Kelly is Frankie, a failed actress living in a tiny New York apartment and working as a waitress in a fast food restaurant.

Johnny is an ex-con who is a short order chef in the same restaurant. They might not be losers but they can hardly be classed as winners.

Johnny, played by Rolf Saxon (Mission Impossible) is a romantic dreamer who believes he has found a soulmate in Frankie.

We are introduced to the pair through a rather noisy lovemaking on a darkened stage and then follow them through a night of doubts, recriminations and confession as word by word, sentence by sentence we discover their fears, their past and their hopes.

Frankie is nervous, not wanting to become too involved, not wanting to be hurt. Johnny wants it all turning what could have been left as a one night stand into marriage and kids in a matter of a couple of hours.

The play, dating from 1987, is about loneliness, about 40-something strangers alone in a huge city, about hopes and dreams and people with both a need for and a fear of love and relationship. As the night goes one they love, break up, love and break up until dawn finally arrives.

CLEVER SCRIPT

Heavy stuff but Terrence McNally's clever script never lets the story become depressing. There is plenty of humour in there, bittersweet at times, amid the honesty and confessions and in the hands of McGillis and Saxon we actually believe in the characters and want to know more about them, how they came together and what is going to happen. By the end we actually care about them.

Saxon, a Virginian living in London, keeps his Brooklyn - sorry Brooklyn Heights - accent perfectly with a mix of wisecracks, outlandish statements and alarming honesty.

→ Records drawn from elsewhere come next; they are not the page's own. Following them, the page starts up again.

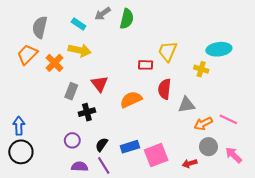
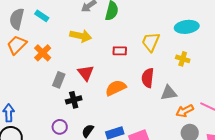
cyan rectangle: (79, 24) -> (42, 16), moved
gray semicircle: (40, 27) -> (17, 19), moved
cyan ellipse: (219, 49) -> (187, 27), moved
yellow arrow: (80, 50) -> (81, 36), moved
red rectangle: (146, 65) -> (120, 51), moved

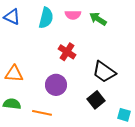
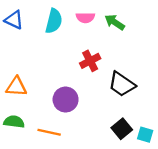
red cross: (67, 52) -> (90, 61), moved, turned 30
black square: (96, 100) -> (122, 129), moved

McGillis is vulnerable, wary and has a life of disappointment behind her and wants to avoid disappointment in the life still to come. She makes us feel we want to protect her from the world.

RADIO PROGRAMME

Through it all, like a thread linking them both together, is their song, the “most beautiful music in the world” that Johnny has requested from the radio programme that is constantly playing in the background. He music is Debussy's Clair de Lune, hence the play's title, but we are never told its name and Frankie and Johnny don't know it but he promises he will go to a record store and buy it for Frankie – he just has to ask for the most beautiful music in the world.

 The radio presenter does not believe Frankie and Johnny exists but plays the music anyhow because he hopes they are out there and he hopes they are in love. And to an extent that is what this play is about - hope and love.

One novelty in the current climate incidentally, is that this is not a play hewn from the film. The film, from 1991 with Al Pacino and Michelle Pfeiffer, was adapted from the original play and it shows in a work that finds its natural home on stage. Two people discovering about each other and themselves.

McGillis and Saxon ooze quality, creating believable characters  in a production which never fails to engage or hold the audience from the energetic beginning to the thoughtful end. 

A Middle Ground production directed by Michael Lunney it runs to 17-04-10.

Roger Clarke

 

Another view

****

WHEN the curtain rises at the start of Terrence McNally's clever comedy the stage is in darkness, but its not difficult to guess what is going on.

Grunts, groans, gasps and other passionate sounds come from the bedroom of Frankie's small apartment in New York City where the hard-boiled restaurant waitress is entertaining Johnny the chef.

Dimmed lighting eventually reveal the couple in bed together for the first time, and while there is a moment or two of full frontal nudity it's unlikey to prove offensive, especially as there is so much humour in the play.

Two American film stars, Kelly McGillis and Rolf Saxon, are the ideal choice for the roles of Frankie and Johnny, giving the story realism and delivering the dialogue perfectly.

There are some great lines as the pair debate their new relationship, between the sheets, sitting on the bed, or in the kitchen. Johnny, a failed marriage behind him, is convinced they are destined to be together....apparently coming from the same small town in Pennsylvania, but Frankie, approaching 40, is more sceptical.

As they consider the possibility of a life together there are some sparkling exchanges.

A 1991 film version of the story, starring Al Pacino and Michelle Pfeiffer, had the tagline 'You never choose love. Love chooses you'.